---------- STORED DATA

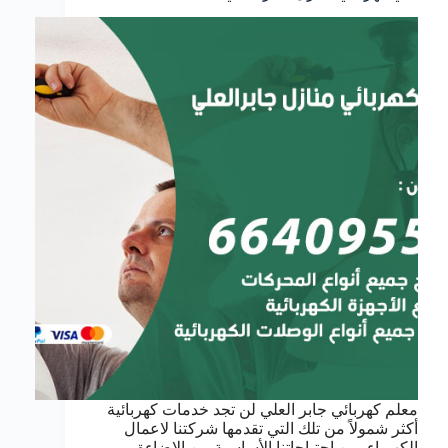
معلم كهربائي جابر العلي لن تجد خدمات كهربائية
أكثر شمولاً من تلك التي تقدمها شركتنا لاعمال
الكهرباء, من احتياجاتنا الأساسية من الإضاءة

--------------------

TASK TO CARRY OUT:
Output the material word for word, omitting its pictures.

OUTPUT OF THE TASK:
معلم كهربائي جابر العلي لن تجد خدمات كهربائية
أكثر شمولاً من تلك التي تقدمها شركتنا لاعمال
الكهرباء, من احتياجاتنا الأساسية من الإضاءة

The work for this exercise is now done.